The practical consequence is significant even before litigation begins. A “plausibility” standard for triggering presumption is low by design. A popular novel, a widely-distributed dataset, a commonly-scraped news archive, if it’s plausible that any of these appeared in a training corpus, the burden is on the AI provider to show they didn’t use it. Companies that haven’t maintained detailed data provenance records face obvious exposure. Companies that have may face the cost of litigating their records in French courts.

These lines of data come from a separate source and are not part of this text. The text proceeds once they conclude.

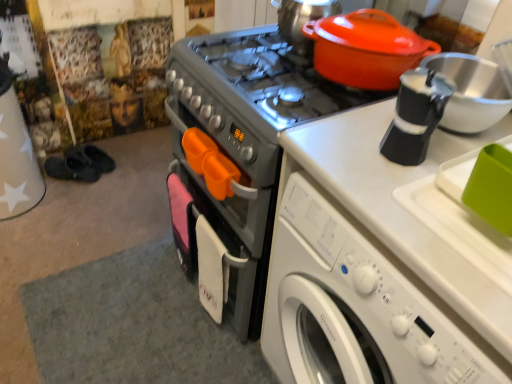 Find the location of a particular element. Image resolution: width=512 pixels, height=384 pixels. vacant region to the left of matte orange tea pot at upper right is located at coordinates (254, 52). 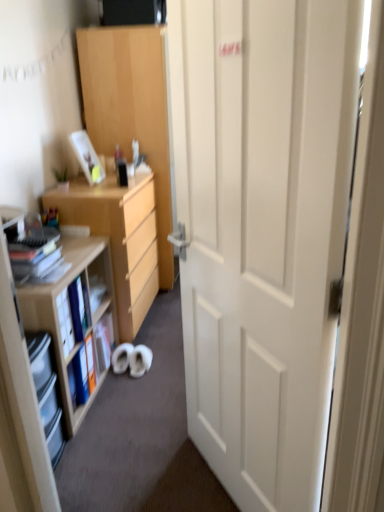 Identify the location of vacant location behind green matte plant at upper left. (70, 187). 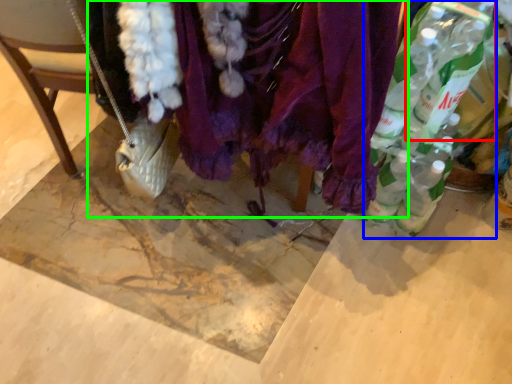 Question: Based on their relative distances, which object is farther from bottle (highlighted by a red box)? Choose from bottle (highlighted by a blue box) and textile (highlighted by a green box).

Choices:
 (A) bottle
 (B) textile

Answer: (B) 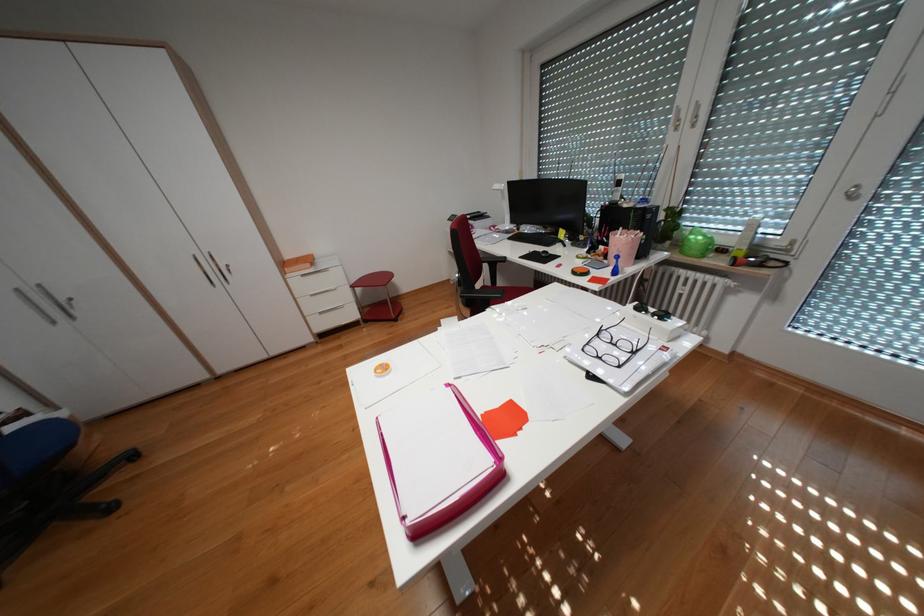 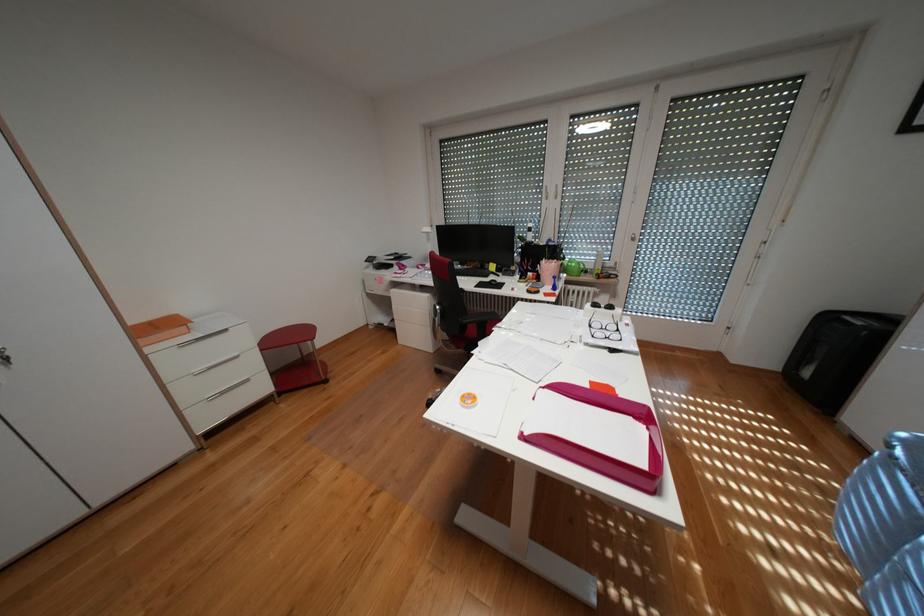 Locate, in the second image, the point that corresponds to point 365,314 in the first image.

(274, 387) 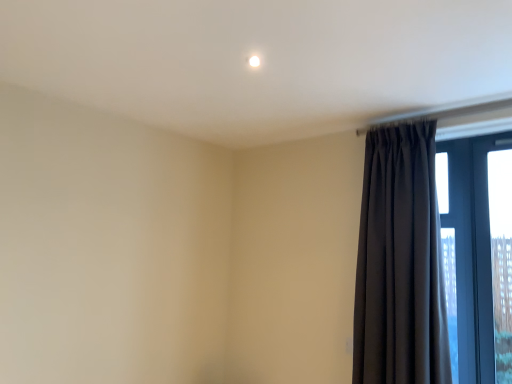 Question: Relative to clear glass window at right, is dark matte curtain at right in front or behind?

Choices:
 (A) front
 (B) behind

Answer: (A)

Question: Considering the positions of dark matte curtain at right and clear glass window at right in the image, is dark matte curtain at right wider or thinner than clear glass window at right?

Choices:
 (A) thin
 (B) wide

Answer: (B)

Question: Considering the positions of dark matte curtain at right and clear glass window at right in the image, is dark matte curtain at right taller or shorter than clear glass window at right?

Choices:
 (A) tall
 (B) short

Answer: (A)

Question: Looking at the image, does clear glass window at right seem bigger or smaller compared to dark matte curtain at right?

Choices:
 (A) big
 (B) small

Answer: (B)

Question: In terms of height, does clear glass window at right look taller or shorter compared to dark matte curtain at right?

Choices:
 (A) tall
 (B) short

Answer: (B)

Question: Does point (474, 238) appear closer or farther from the camera than point (365, 294)?

Choices:
 (A) closer
 (B) farther

Answer: (B)

Question: From the image's perspective, is clear glass window at right above or below dark matte curtain at right?

Choices:
 (A) above
 (B) below

Answer: (B) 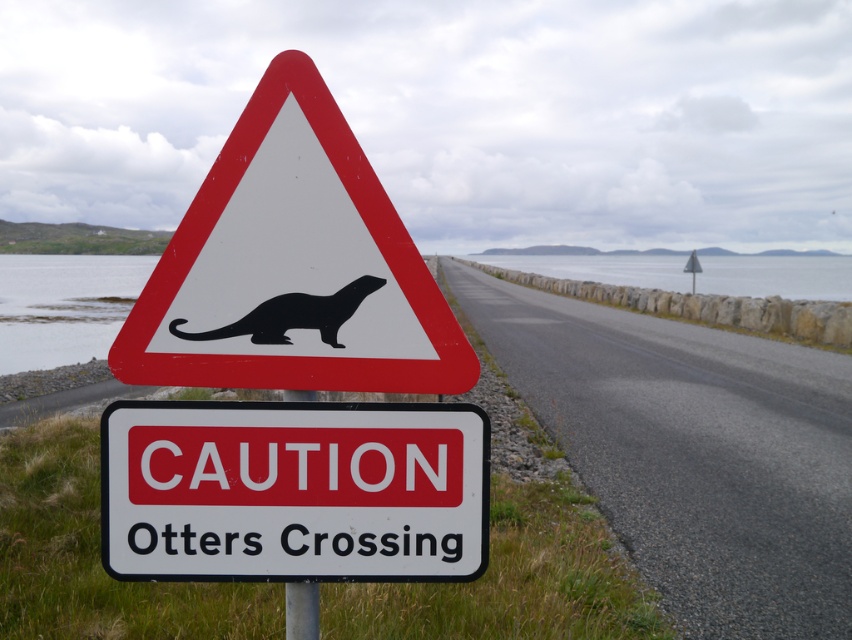 Is transparent water at road center above black matte otter at center?

Yes, transparent water at road center is above black matte otter at center.

Is transparent water at road center below black matte otter at center?

Actually, transparent water at road center is above black matte otter at center.

Is point (807, 291) farther from viewer compared to point (341, 312)?

Yes, point (807, 291) is farther from viewer.

Locate an element on the screen. transparent water at road center is located at coordinates (776, 276).

Is black matte otter at center wider than metallic pole at center?

Indeed, black matte otter at center has a greater width compared to metallic pole at center.

I want to click on black matte otter at center, so click(291, 316).

Looking at this image, is transparent water at road center to the right of metallic pole at center from the viewer's perspective?

Correct, you'll find transparent water at road center to the right of metallic pole at center.

Can you confirm if transparent water at road center is bigger than metallic pole at center?

Indeed, transparent water at road center has a larger size compared to metallic pole at center.

The width and height of the screenshot is (852, 640). I want to click on transparent water at road center, so click(776, 276). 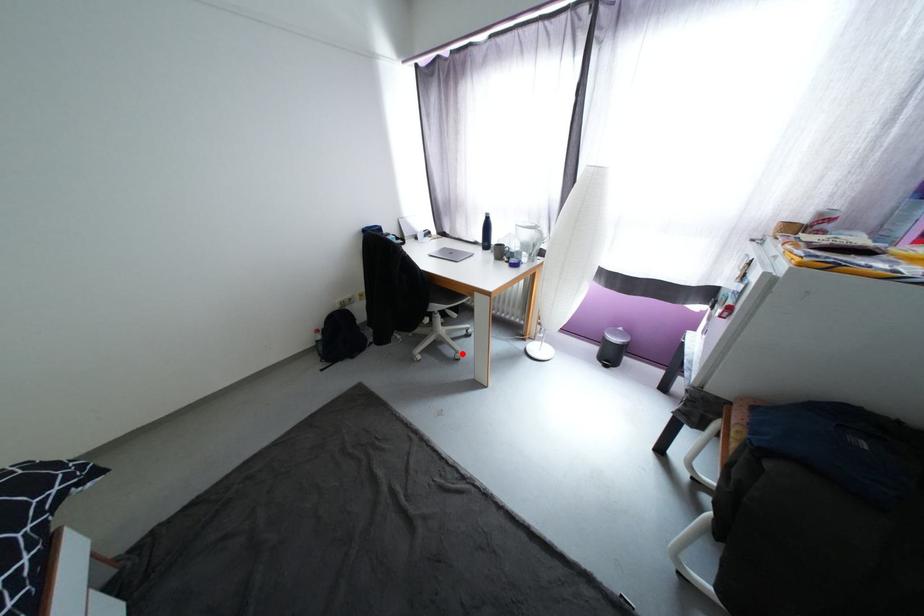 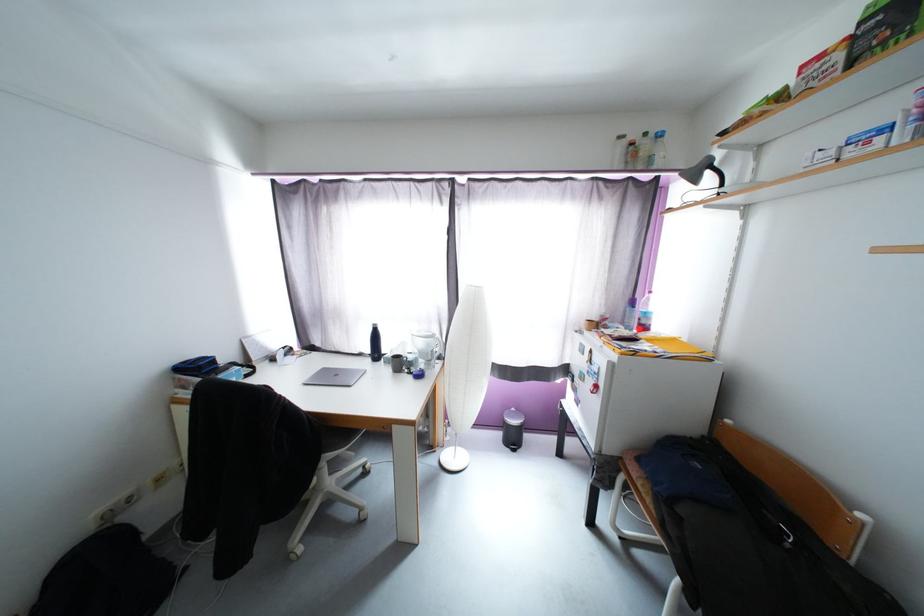 Question: I am providing you with two images of the same scene from different viewpoints. Image1 has a red point marked. In image2, the corresponding 3D location appears at what relative position? Reply with the corresponding letter.

Choices:
 (A) Closer
 (B) Farther

Answer: (A) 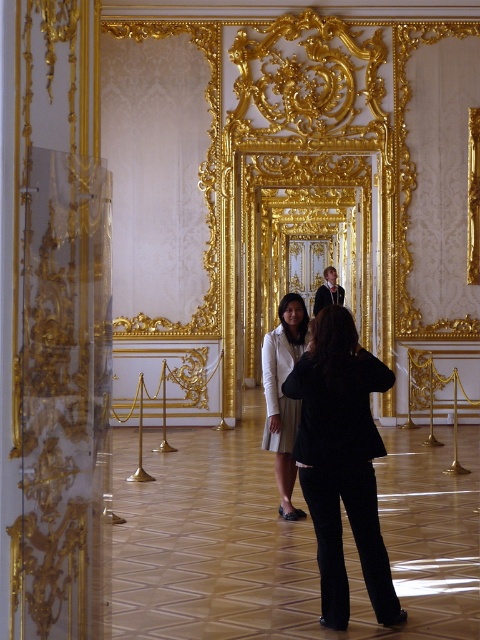 You are standing in the grand room and want to walk towards the point labeled as point (388, 376). Will you pass by point (296, 413) on your way there?

Yes, you will pass by point (296, 413) on your way to point (388, 376) because point (388, 376) is in front of point (296, 413).

You are a fashion designer who wants to display two garments in a museum exhibit. You have a black fabric coat at center and a light beige fabric dress at center. Given the space between them, can you place a 3 meter wide mannequin between them without overlapping?

The distance between the black fabric coat at center and the light beige fabric dress at center is 5.03 meters. Since the mannequin is 3 meters wide, there is enough space to place it between them without overlapping.

You are a guest at an event in this grand room and notice two outfits displayed at the center. Which one is to the left of the other? The light beige fabric dress at center and the smooth black suit at center are both displayed there. Could you tell me which one is positioned to the left?

The light beige fabric dress at center is positioned on the left side of the smooth black suit at center. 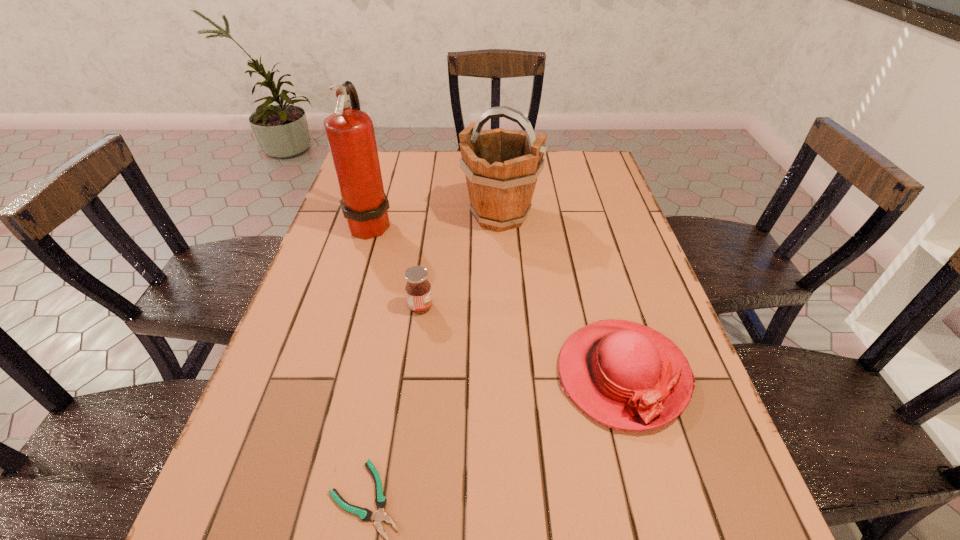 Locate an element on the screen. This screenshot has height=540, width=960. empty space that is in between the tallest object and the jam is located at coordinates (396, 265).

Locate an element on the screen. free space between the second nearest object and the fourth shortest object is located at coordinates (561, 295).

Identify the location of empty space that is in between the hat and the third nearest object. The width and height of the screenshot is (960, 540). (521, 341).

Locate which object ranks in proximity to the jam. Please provide its 2D coordinates. Your answer should be formatted as a tuple, i.e. [(x, y)], where the tuple contains the x and y coordinates of a point satisfying the conditions above.

[(350, 133)]

The width and height of the screenshot is (960, 540). In order to click on the fourth closest object to the hat in this screenshot , I will do `click(350, 133)`. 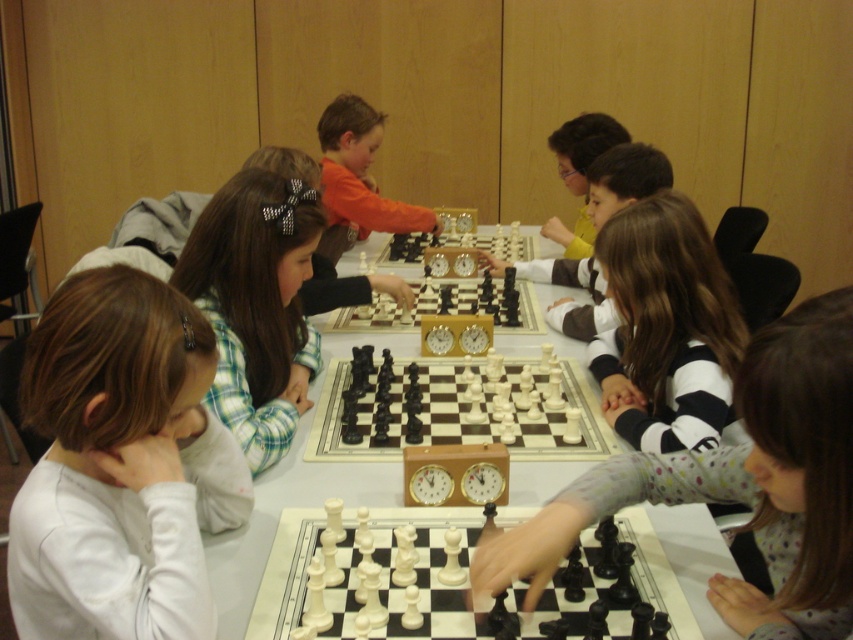 Is white matte shirt at lower left taller than orange fabric shirt at center?

Incorrect, white matte shirt at lower left's height is not larger of orange fabric shirt at center's.

In the scene shown: Is white matte shirt at lower left behind orange fabric shirt at center?

No, white matte shirt at lower left is closer to the viewer.

Who is more distant from viewer, (91,572) or (317,122)?

Point (317,122)

The width and height of the screenshot is (853, 640). What are the coordinates of `white matte shirt at lower left` in the screenshot? It's located at (120, 464).

Who is more forward, (686, 490) or (251, 282)?

Point (686, 490) is more forward.

Consider the image. Can you confirm if polka dot fabric shirt at center is smaller than plaid fabric shirt at center?

Indeed, polka dot fabric shirt at center has a smaller size compared to plaid fabric shirt at center.

This screenshot has height=640, width=853. What are the coordinates of `polka dot fabric shirt at center` in the screenshot? It's located at (738, 484).

Is black and white striped shirt at center above plaid fabric shirt at center?

No.

At what (x,y) coordinates should I click in order to perform the action: click on black and white striped shirt at center. Please return your answer as a coordinate pair (x, y). Image resolution: width=853 pixels, height=640 pixels. Looking at the image, I should click on (666, 328).

Is point (666, 228) in front of point (227, 401)?

No, it is behind (227, 401).

Locate an element on the screen. The width and height of the screenshot is (853, 640). black and white striped shirt at center is located at coordinates (666, 328).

Don’t expect this to stay a French problem. The mechanism is watching as a potential template. The EU is wrestling with the same training data question, the copyright fight in Brussels, detailed in prior hub coverage, involves the same core tension between rights-holder attribution and AI developer immunity. If France’s rebuttable presumption model survives constitutional review and produces the first enforceable judgments, it gives other jurisdictions a functioning model to adopt.

Unanswered Questions

  • What evidentiary standard satisfies 'plausibility', does a model trained on Common Crawl automatically trigger presumption for any work in that corpus?
  • Does the mechanism apply to models trained outside France but used by French-domiciled users or entities?
  • What documentation would constitute sufficient disproof, a negative training data audit, a data exclusion list, or cryptographic provenance records?

What to watch

Legislative status matters here. Senate passage is not final enactment, the reporting from Jones Day’s client alert covers the French Senate’s action, but full enactment requires additional steps including Presidential signature under the French legislative process. Article L. 331-4-1 as a designation comes from Jones Day’s analysis and hasn’t been independently verified against primary legislative text . Compliance teams should treat the French mechanism as a live risk to monitor, not a confirmed obligation to implement, yet.

The real question is whether the “plausibility” standard holds as written through French judicial review. Copyright presumptions have been challenged in other jurisdictions on proportionality grounds. If Article L. 331-4-1 survives its first constitutional challenge intact, it becomes the strictest training data liability standard in any major jurisdiction.